Empirical models and decadal forecasts

I noticed Anthony Watts and Judith Curry getting quite excited by a new paper from Emma Suckling and Leonard Smith called An Evaluation of Decadal Probability Forecasts from State-of-the-Art Climate Models. The paper was basically a comparison of an ensemble of dynamical climate models (GCMs) and empirical models. The basic conclusion was that empirical models are, statistically, better at decadal forecasts that dynamical climate models.

I was initially quite positively inclined towards this paper, but the more I’ve thought about it, the more critical I’ve become. Having said that, it’s always possible that I’ve missed some subtlety or misunderstood some aspect of the paper. Hence, I’m happy to be corrected by anyone who knows more than me. The core figure is probably the one I show below. The left-hand panel shows decadal projections for the ensemble of dynamical climate models, while the right-hand panel is for the empirical models. Forecasts are launched every 5 years and so the two panels on each side are simply to split the forecasts as they would overlap if they were in the same figure.

Decadal forecasts from dynamical climate models (left-hand panel) and empirical models (right-hand panel) (credit : Suckling & Smith 2013).

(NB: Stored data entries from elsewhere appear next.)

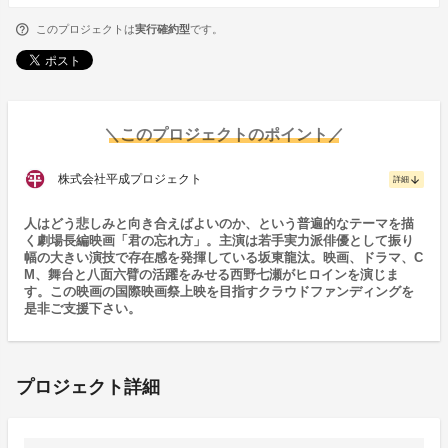
このプロジェクトは
実行確約型
です。
＼このプロジェクトのポイント／
株式会社平成プロジェクト
arrow_downward
詳細
人はどう悲しみと向き合えばよいのか、という普遍的なテーマを描
く劇場長編映画「君の忘れ方」。主演は若手実力派俳優として振り
幅の大きい演技で存在感を発揮している坂東龍汰。映画、ドラマ、C
M、舞台と八面六臂の活躍をみせる西野七瀬がヒロインを演じま
す。この映画の国際映画祭上映を目指すクラウドファンディングを
是非ご支援下さい。
プロジェクト詳細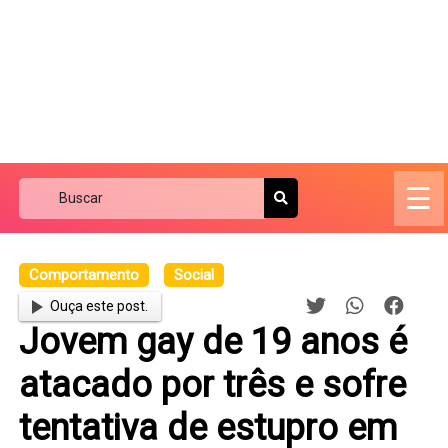
☰
Comportamento
Social
Ouça este post.
Jovem gay de 19 anos é
atacado por três e sofre
tentativa de estupro em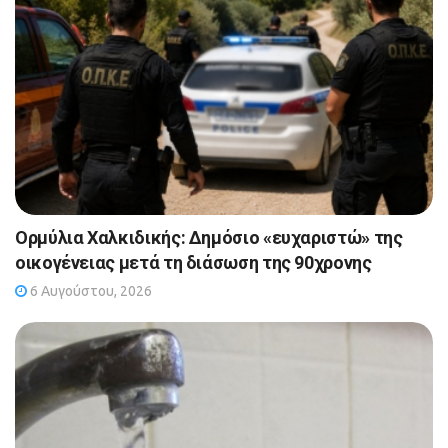
Ορμύλια Χαλκιδικής: Δημόσιο «ευχαριστώ» της
οικογένειας μετά τη διάσωση της 90χρονης
6 Αυγούστου, 2026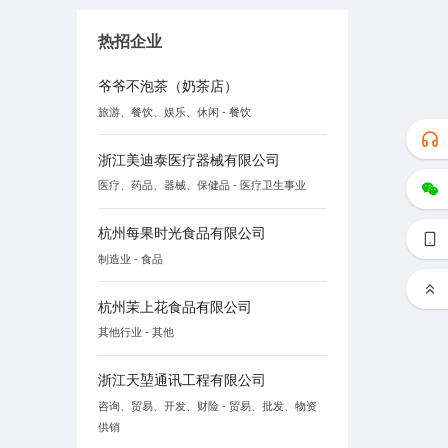
热招企业
爷爷不泡茶（奶茶店）
旅游、餐饮、娱乐、休闲 - 餐饮
浙江美迪泰医疗器械有限公司
医疗、药品、器械、保健品 - 医疗卫生事业
杭州每果时光食品有限公司
制造业 - 食品
杭州茉上花食品有限公司
其他行业 - 其他
浙江天堃通讯工程有限公司
咨询、贸易、开发、财险 - 贸易、批发、物资
供销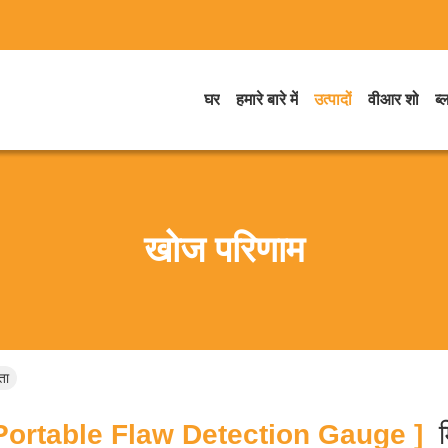
घर
हमारे बारे में
उत्पादों
वीआर शो
ब्
खोज परिणाम
ता
ortable Flaw Detection Gauge ]
म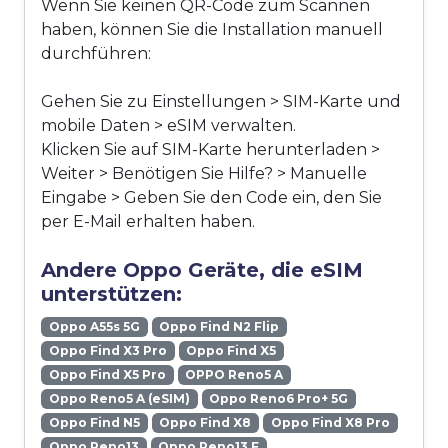
Wenn Sie keinen QR-Code zum Scannen
haben, können Sie die Installation manuell
durchführen:
Gehen Sie zu Einstellungen > SIM-Karte und
mobile Daten > eSIM verwalten.
Klicken Sie auf SIM-Karte herunterladen >
Weiter > Benötigen Sie Hilfe? > Manuelle
Eingabe > Geben Sie den Code ein, den Sie
per E-Mail erhalten haben.
Andere Oppo Geräte, die eSIM
unterstützen:
Oppo A55s 5G
Oppo Find N2 Flip
Oppo Find X3 Pro
Oppo Find X5
Oppo Find X5 Pro
OPPO Reno5 A
Oppo Reno5 A (eSIM)
Oppo Reno6 Pro+ 5G
Oppo Find N5
Oppo Find X8
Oppo Find X8 Pro
Oppo Reno13
Oppo Reno13 F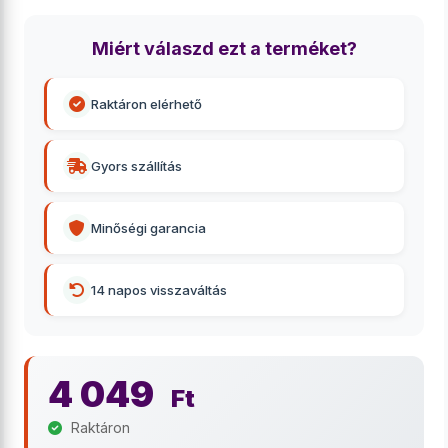
Miért válaszd ezt a terméket?
Raktáron elérhető
Gyors szállítás
Minőségi garancia
14 napos visszaváltás
4 049
Ft
Raktáron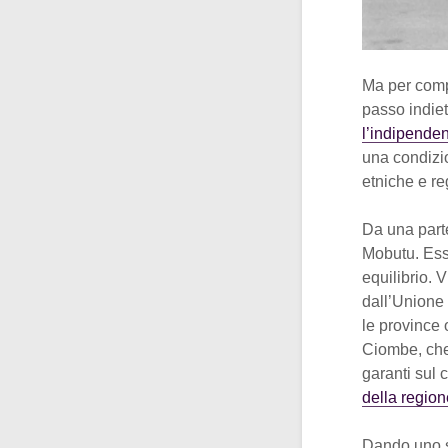
Ma per comp
passo indiet
l’indipende
una condizio
etniche e reg
Da una part
Mobutu. Esso
equilibrio. V
dall’Unione 
le province o
Ciombe, che 
garanti sul 
della region
Dando uno sg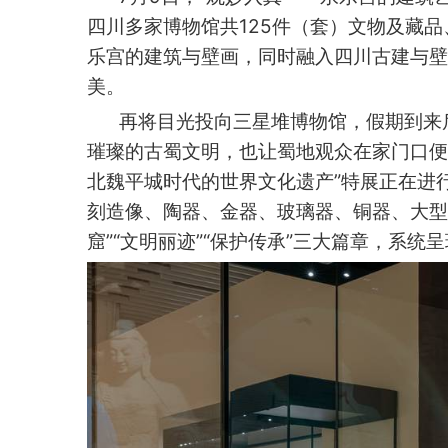
四川多家博物馆共125件（套）文物及藏
乐宫的建筑与壁画，同时融入四川古建与壁
美。
再将目光投向三星堆博物馆，假期到来
璀璨的古蜀文明，也让蜀地观众在家门口便
北魏平城时代的世界文化遗产”特展正在进
刻造像、陶器、金器、玻璃器、铜器、大型高
窟”“文明丽迹”“保护传承”三大篇章，系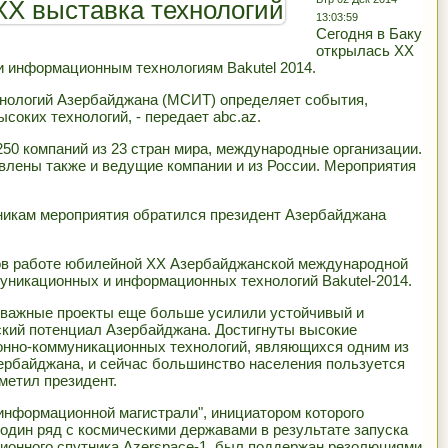
13:03:59
Сегодня в Баку
открылась XX
и информационным технологиям Bakutel 2014.
хнологий Азербайджана (МСИТ) определяет события,
ысоких технологий, - передает abc.az.
250 компаний из 23 стран мира, международные организации.
влены также и ведущие компании и из России. Мероприятия
никам мероприятия обратился президент Азербайджана
ов работе юбилейной XX Азербайджанской международной
уникационных и информационных технологий Bakutel-2014.
 важные проекты еще больше усилили устойчивый и
кий потенциал Азербайджана. Достигнуты высокие
онно-коммуникационных технологий, являющихся одним из
ербайджана, и сейчас большинство населения пользуется
метил президент.
информационной магистрали", инициатором которого
один ряд с космическими державами в результате запуска
ционного спутника Azerspace-1, был поддержан резолюциями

Decadal forecasts from dynamical climate models (left-hand panel) and empirical models (right-hand panel) (credit : Suckling & Smith 2013).

If I understand the rest of the paper, it is essentially an analysis that indicates that – when considering decadal forcasts – the empirical models outperform the dynamical climate models. So, what are my issues with the paper? As far as I understand it, dynamical climate models are extremely complicated. They consider the oceans, land, atmosphere, polar regions, can consider both regional and global climate, and they can do more than simply consider surface temperatures. All this study seems to have done is compare global surface temperatures from these two types of models. Unless I misunderstand something, these empirical models can do virtually nothing else. It’s not really a like-for-like comparison. They’re not really considering two models that can do the same things. They’re comparing a very simple model that can do only one thing, with one aspect of a very complicated model.

Another issue is that if I consider the right-hand panel in the figure above, then it appears that if you were to overlay the top and bottom panels, there would be quite sharp discontinuities at a number of the 5-year launch points. There appears to be an element of this for the dynamical climate models, but it does not appear quite as severe. This would seem to indicate that the empirical models would do a very poor job if used to forecast more than a decade. Additionally, most of the papers cited when discussing the empirical models were written in the 2000s. The comparison, however, starts in 1960. Given that one would expect these empirical models to have been developed based on past knowledge, it would remarkable if they didn’t do a very good job of forecasting the period from 1960 to 2000. You might argue that that’s true for dynamical climate models and there, presumably, is some merit to this suggestion. Dynamical climate models are, however, constrained by the laws of physics. Empirical models, I believe, are not. Given that there are no such constraints on empirical models, it would be pretty amazing if people developing empirical models in the 2000s did not ensure that they were particularly good at forecasting the period prior to 2000.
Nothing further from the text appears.